Unvollkommene Stadtentwicklung: Die Mietpreisbremse quietscht
Seit knapp einem Jahr gilt in Hamburg die Mietpreisbremse. Laut einer neuen Untersuchung sind die Mieten trotzdem kräftig gestiegen
Die Mietpreisbremse scheint in Hamburg nicht zu greifen. Das legt der Blick auf eine Studie des Gymnasiums Ohmoor zum Wohnungsmarkt 2016 nahe. Demnach muss, wer eine Wohnung neu mieten möchte, im Durchschnitt 5,6 Prozent mehr bezahlen als noch vor einem Jahr. Die Inflationsrate lag im April bei minus 0,1 Prozent.
Seit 1986 werten die Schüler des Wahlkurses Geografie die Immobilienangebote im Hamburger Abendblatt und Mietwohnungsbörsen im Internet aus. Der größte Teil der Daten stammt mittlerweile von dem Portal „Immonet“. In diesen Anzeigen wird für eine Wohnung durchschnittlich ein Mietpreis von 12,45 Euro gefordert. Die Durchschnittsmiete laut Mietenspiegel liegt bei 8,02 Euro. Der rot-grüne Senat versucht, der Wohnungsknappheit durch ein Bündnis mit der Wohnungswirtschaft zu begegnen, mit dem Ziel, künftig 10.000 statt bisher 6.000 Wohnungen pro Jahr zu bauen.

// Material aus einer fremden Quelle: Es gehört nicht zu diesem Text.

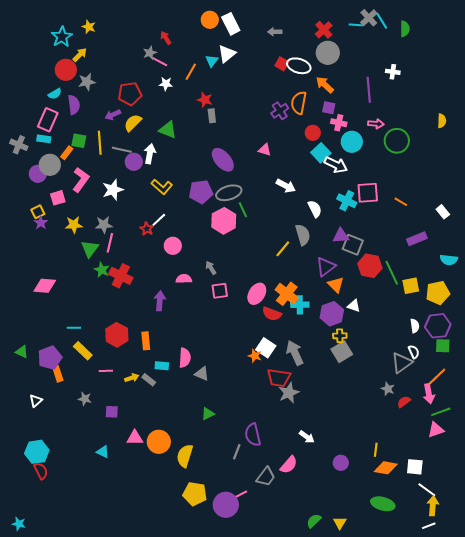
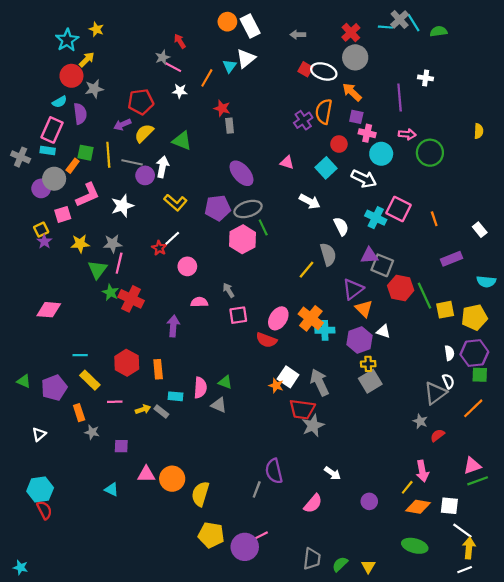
green semicircle: (405, 29) -> (439, 31), turned -98
cyan square: (321, 153) -> (326, 168), moved
pink L-shape: (81, 180) -> (88, 195), turned 30
pink square: (368, 193) -> (399, 209), turned 30
orange line: (401, 202) -> (434, 219), turned 40
red semicircle: (272, 314) -> (266, 340), moved
orange rectangle: (58, 374) -> (79, 413), moved
pink arrow: (429, 394) -> (422, 471), moved
green line: (441, 412) -> (478, 481), moved
green triangle: (208, 414) -> (225, 382), moved, turned 48
yellow line: (376, 450) -> (407, 487), turned 32
gray trapezoid: (266, 477) -> (312, 559), moved, turned -30

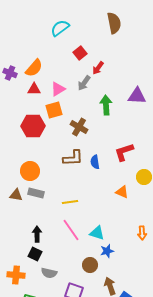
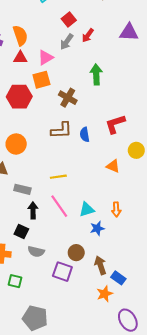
orange semicircle: (34, 68) -> (20, 35), turned -60
gray arrow: (84, 83) -> (67, 42), moved
purple triangle: (137, 96) -> (129, 32), moved
gray rectangle: (36, 193) -> (22, 189), moved
cyan triangle: (97, 233) -> (87, 209), turned -35
orange arrow: (142, 233) -> (116, 209), moved
black arrow: (37, 234) -> (33, 210), moved
brown circle: (90, 265) -> (76, 253), moved

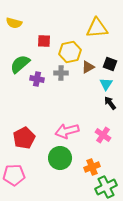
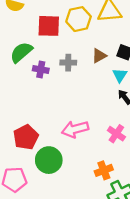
red square: (44, 41) -> (49, 26), size x1.5
yellow hexagon: (70, 52) -> (79, 19), moved
green circle: (60, 158) -> (49, 160), moved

Wie das Gymnasium mitteilte, verteuerten sich die Angebote im Umland mit 7,3 Prozent noch stärker als in der Stadt – allerdings auf einem weit niedrigeren Niveau. Auffällig ist, dass die Mieten in bisher günstigen Stadtteilen wie Bahrenfeld oder Harburg überdurchschnittlich anzogen. In manchen teuren Stadtteilen wie der Hafencity oder Blankene sanken oder stagnierten sie dagegen.
Aus Sicht des Mietervereins zu Hamburg zeigt die Auswertung, dass die Mietpreisbremse nicht so funktioniert, wie sie sollte. „Das Gesetz war gut gedacht, aber durch die Einwirkung der Wohnungswirtschaft ist daraus ein gerupftes Huhn geworden“, sagt dessen Vorsitzender Siegmund Chychla. Die Hauptursache dafür sei, dass sich Vermieter mit überhöhten Forderungen ungestraft über die Bremse hinwegsetzen könnten. Und wenn sich ein Mieter wehre, erhalte er das zu viel gezahlte Geld erst ab dem Zeitpunkt seines Widerspruchs zurück. Beides müsse sich ändern .
Die Mietpreisbremse kann für Gebiete mit einem angespannten Wohnungsmarkt verfügt werden.
Seit dem 1. Juli 2015 gilt sie flächendeckend für ganz Hamburg, für fünf Jahre. Der Wunsch der Immobilienwirtschaft, einzelne Stadtteile davon auszunehmen, ist vorerst vom Tisch.
Bei einer Neuvermietung darf die Miete höchstens zehn Prozent über der ortsüblichen Vergleichsmiete liegen – es sei denn, die Wohnung wurde umfassend modernisiert oder war vorher schon teurer.
Eine Nachweispflicht für Letzteres gibt es bisher nicht.
Heinrich Stüven vom Grundeigentümerverband bewertet die Zahlen der Gymnasiasten als nicht repräsentativ. „Der größte Teil der Wohnungen geht unter der Hand weg“, sagt er. Außerdem würden über die Anzeigen nur Angebote erfasst. Zu welchen Preisen die Mietverträge abgeschlossen würden, stehe auf einem anderen Blatt. Repräsentativer sei da schon der Mietenspiegel, mit dem das Preisniveau offiziell ermittelt wird.
Demnach stiegen die Mieten im frei finanzierten Bestand von 2013 bis 2015 um 6,1 Prozent, wobei auch Neuvermietungen einflossen. Matthias Klupp vom Beratungsunternehmen Analyse & Konzepte gibt Stüven recht: Es würden bei Weitem nicht alle Wohnungen annonciert und „tendenziell die teuren“. Sein Institut stellte fest, dass die Mieten im vierten Quartal deutlich anstiegen. „Diese Entwicklung steht in einem Zusammenhang mit dem neuen Mietenspiegel“, der im November 2015 veröffentlicht wurde, stellt Analyse & Konzepte fest.